**WHAT THIS TASK INVOLVES**
Print only the lines from the one with "Minecraft Adventure" through the end of the data, exactly, and please omit pictures.

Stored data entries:
==*==
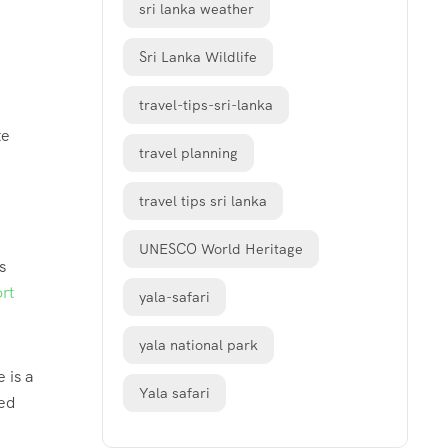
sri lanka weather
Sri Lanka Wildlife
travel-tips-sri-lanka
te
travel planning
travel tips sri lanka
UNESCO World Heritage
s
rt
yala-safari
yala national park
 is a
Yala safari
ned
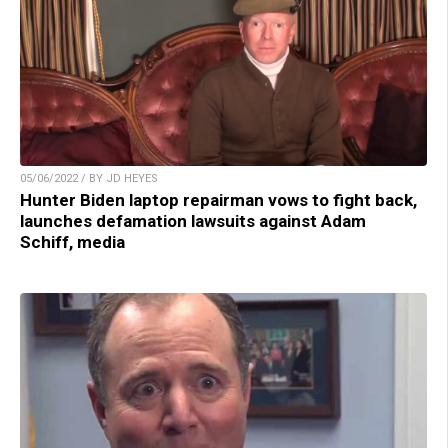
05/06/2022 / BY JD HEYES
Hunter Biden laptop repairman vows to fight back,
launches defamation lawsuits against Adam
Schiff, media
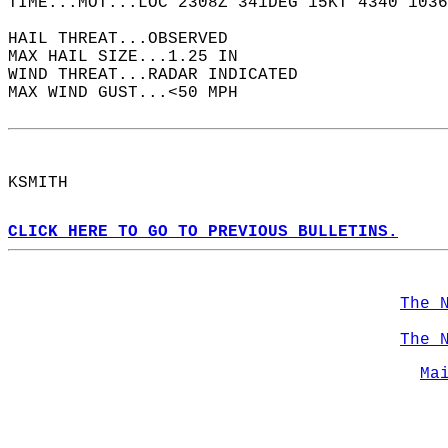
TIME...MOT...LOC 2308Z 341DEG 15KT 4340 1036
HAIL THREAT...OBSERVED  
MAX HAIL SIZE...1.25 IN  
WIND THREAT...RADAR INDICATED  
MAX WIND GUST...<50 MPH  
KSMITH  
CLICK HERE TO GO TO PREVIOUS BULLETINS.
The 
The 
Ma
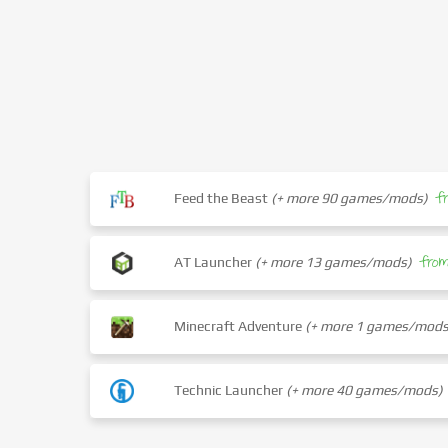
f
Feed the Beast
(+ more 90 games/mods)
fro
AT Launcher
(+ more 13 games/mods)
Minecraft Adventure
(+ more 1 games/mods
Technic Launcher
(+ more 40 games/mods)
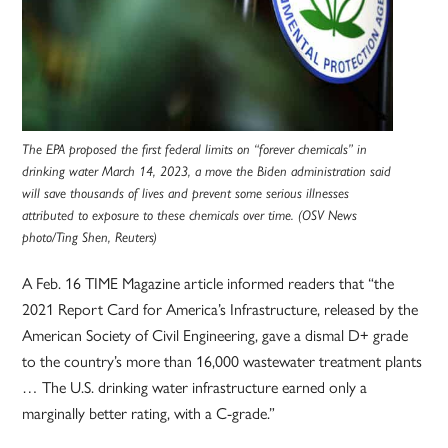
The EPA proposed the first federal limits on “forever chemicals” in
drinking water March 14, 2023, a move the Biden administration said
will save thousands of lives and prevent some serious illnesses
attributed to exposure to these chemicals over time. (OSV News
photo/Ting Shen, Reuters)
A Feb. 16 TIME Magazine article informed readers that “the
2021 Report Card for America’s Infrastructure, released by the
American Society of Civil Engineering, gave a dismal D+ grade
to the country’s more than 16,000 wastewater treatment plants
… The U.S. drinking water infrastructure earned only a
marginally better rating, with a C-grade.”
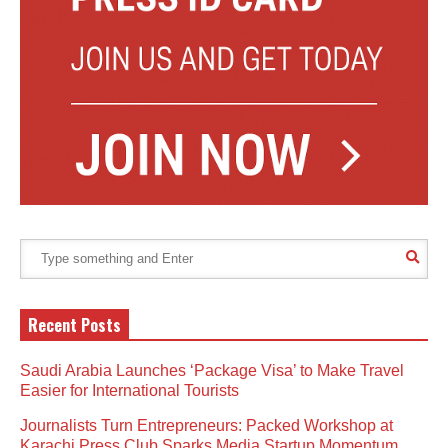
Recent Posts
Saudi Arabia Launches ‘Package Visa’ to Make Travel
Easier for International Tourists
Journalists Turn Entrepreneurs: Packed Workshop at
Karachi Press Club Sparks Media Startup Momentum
==*==
**EXERCISE RESULT**
Minecraft Adventure
(+ more 1 games/mods
Technic Launcher
(+ more 40 games/mods)
The EPA proposed the first federal limits on “forever chemicals” in
drinking water March 14, 2023, a move the Biden administration said
will save thousands of lives and prevent some serious illnesses
attributed to exposure to these chemicals over time. (OSV News
photo/Ting Shen, Reuters)
A Feb. 16 TIME Magazine article informed readers that “the
2021 Report Card for America’s Infrastructure, released by the
American Society of Civil Engineering, gave a dismal D+ grade
to the country’s more than 16,000 wastewater treatment plants
… The U.S. drinking water infrastructure earned only a
marginally better rating, with a C-grade.”
Recent Posts
Saudi Arabia Launches ‘Package Visa’ to Make Travel
Easier for International Tourists
Journalists Turn Entrepreneurs: Packed Workshop at
Karachi Press Club Sparks Media Startup Momentum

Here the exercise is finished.